Document layout analysis data ::

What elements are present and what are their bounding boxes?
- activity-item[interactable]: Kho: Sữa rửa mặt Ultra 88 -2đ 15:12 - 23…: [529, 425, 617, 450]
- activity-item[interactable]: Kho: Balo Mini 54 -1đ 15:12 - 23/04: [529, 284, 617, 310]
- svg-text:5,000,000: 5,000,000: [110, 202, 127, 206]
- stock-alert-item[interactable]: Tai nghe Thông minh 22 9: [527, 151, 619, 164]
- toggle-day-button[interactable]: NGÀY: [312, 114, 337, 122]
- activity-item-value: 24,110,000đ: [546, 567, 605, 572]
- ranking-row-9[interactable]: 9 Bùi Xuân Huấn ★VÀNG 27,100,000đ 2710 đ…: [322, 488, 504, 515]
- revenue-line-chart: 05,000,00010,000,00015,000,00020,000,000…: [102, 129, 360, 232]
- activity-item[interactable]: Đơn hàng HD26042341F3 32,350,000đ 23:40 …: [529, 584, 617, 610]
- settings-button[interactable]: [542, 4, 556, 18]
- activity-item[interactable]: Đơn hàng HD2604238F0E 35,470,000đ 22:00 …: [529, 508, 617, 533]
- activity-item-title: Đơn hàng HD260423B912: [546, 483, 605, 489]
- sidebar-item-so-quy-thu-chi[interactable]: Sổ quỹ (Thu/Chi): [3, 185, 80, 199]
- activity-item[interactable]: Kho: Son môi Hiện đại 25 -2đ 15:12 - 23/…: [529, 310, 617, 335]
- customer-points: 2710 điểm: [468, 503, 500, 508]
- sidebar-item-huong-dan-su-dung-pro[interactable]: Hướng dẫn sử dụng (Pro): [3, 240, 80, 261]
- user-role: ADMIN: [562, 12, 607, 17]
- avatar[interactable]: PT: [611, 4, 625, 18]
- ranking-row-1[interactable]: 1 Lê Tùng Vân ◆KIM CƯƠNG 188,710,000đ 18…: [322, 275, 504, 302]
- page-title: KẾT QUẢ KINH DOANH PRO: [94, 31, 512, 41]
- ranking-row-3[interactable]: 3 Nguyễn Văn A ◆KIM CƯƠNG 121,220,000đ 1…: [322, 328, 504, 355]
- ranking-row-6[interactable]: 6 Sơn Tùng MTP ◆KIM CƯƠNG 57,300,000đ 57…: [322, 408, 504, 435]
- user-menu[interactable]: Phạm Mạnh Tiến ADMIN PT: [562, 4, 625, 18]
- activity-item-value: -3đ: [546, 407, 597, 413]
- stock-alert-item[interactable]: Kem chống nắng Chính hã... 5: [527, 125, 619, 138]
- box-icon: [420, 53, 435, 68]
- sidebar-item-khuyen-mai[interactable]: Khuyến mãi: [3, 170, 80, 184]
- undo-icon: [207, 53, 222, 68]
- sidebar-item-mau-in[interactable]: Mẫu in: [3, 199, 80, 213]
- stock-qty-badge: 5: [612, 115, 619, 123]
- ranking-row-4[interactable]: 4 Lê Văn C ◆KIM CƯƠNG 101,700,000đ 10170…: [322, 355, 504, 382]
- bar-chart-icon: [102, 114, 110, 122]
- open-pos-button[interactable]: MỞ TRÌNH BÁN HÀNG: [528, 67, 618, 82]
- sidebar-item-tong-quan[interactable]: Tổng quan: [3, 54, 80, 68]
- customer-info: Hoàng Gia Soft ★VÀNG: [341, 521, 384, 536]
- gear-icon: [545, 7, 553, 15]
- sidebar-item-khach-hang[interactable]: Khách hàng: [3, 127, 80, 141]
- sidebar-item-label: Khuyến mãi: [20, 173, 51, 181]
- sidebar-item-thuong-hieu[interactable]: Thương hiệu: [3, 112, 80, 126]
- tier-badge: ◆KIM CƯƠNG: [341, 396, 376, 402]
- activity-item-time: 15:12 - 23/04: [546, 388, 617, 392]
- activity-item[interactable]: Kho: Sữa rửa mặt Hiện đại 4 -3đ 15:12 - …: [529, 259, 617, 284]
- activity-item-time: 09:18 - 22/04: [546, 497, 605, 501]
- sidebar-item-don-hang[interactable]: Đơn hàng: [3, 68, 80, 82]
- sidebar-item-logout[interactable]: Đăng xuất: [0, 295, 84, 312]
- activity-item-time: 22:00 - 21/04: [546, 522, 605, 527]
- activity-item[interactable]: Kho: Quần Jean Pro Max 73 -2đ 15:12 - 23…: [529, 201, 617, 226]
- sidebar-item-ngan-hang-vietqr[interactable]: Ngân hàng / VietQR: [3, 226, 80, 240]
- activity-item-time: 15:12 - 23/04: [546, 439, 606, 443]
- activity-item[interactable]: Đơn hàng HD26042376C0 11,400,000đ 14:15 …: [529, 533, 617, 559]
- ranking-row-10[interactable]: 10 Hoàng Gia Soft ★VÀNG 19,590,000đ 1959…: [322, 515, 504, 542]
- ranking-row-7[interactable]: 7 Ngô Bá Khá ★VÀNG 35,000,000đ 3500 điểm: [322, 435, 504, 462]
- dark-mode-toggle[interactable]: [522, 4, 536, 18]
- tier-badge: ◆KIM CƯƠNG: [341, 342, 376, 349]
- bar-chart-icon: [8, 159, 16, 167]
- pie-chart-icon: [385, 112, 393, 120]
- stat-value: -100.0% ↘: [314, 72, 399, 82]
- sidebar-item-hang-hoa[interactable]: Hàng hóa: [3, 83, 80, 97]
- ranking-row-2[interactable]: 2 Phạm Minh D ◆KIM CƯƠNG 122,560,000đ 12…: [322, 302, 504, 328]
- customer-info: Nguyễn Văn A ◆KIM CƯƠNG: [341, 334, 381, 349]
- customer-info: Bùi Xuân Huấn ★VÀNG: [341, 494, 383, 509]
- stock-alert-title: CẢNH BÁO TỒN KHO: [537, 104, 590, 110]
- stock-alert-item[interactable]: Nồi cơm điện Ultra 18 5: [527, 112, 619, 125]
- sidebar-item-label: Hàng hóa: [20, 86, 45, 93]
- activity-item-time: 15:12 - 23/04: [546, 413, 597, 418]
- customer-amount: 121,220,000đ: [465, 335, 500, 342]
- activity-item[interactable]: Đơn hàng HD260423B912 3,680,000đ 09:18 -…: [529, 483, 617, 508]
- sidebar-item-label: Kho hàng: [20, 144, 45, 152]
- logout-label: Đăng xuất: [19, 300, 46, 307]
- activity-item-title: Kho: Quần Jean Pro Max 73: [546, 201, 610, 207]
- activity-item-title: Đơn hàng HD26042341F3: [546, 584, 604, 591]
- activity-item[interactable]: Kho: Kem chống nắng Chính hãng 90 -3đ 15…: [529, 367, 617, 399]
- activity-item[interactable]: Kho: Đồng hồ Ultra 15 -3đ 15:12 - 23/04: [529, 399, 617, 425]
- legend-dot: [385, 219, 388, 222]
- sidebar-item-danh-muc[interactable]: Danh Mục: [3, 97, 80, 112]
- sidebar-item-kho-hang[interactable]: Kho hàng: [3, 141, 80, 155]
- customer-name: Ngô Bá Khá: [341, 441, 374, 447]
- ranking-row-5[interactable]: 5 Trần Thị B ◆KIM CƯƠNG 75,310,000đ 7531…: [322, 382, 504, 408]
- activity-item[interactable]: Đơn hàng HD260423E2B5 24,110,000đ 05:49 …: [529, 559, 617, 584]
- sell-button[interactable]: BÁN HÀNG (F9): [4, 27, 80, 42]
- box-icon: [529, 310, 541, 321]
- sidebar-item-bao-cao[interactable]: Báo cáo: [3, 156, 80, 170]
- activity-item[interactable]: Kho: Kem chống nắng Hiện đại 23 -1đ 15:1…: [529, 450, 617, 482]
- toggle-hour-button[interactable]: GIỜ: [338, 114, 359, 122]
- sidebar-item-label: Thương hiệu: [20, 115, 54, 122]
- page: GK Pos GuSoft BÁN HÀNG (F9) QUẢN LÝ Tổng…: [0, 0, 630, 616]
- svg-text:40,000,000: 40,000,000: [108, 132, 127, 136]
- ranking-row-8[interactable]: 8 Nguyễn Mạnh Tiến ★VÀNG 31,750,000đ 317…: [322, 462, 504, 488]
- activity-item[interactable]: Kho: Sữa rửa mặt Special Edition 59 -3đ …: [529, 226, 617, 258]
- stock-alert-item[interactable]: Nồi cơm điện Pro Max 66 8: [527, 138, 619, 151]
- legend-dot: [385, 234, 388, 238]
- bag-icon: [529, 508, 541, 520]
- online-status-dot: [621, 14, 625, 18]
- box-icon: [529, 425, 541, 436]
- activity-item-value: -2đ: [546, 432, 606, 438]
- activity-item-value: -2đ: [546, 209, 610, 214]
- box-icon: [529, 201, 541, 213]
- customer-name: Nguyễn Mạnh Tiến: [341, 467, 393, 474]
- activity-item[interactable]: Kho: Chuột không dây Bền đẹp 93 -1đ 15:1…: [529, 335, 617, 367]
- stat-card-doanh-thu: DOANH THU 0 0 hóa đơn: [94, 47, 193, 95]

ASSIGNMENT :: Extract each line holding the word "button" from the records.

RESPONSE BELOW ::
- toggle-day-button[interactable]: NGÀY: [312, 114, 337, 122]
- settings-button[interactable]: [542, 4, 556, 18]
- open-pos-button[interactable]: MỞ TRÌNH BÁN HÀNG: [528, 67, 618, 82]
- sell-button[interactable]: BÁN HÀNG (F9): [4, 27, 80, 42]
- toggle-hour-button[interactable]: GIỜ: [338, 114, 359, 122]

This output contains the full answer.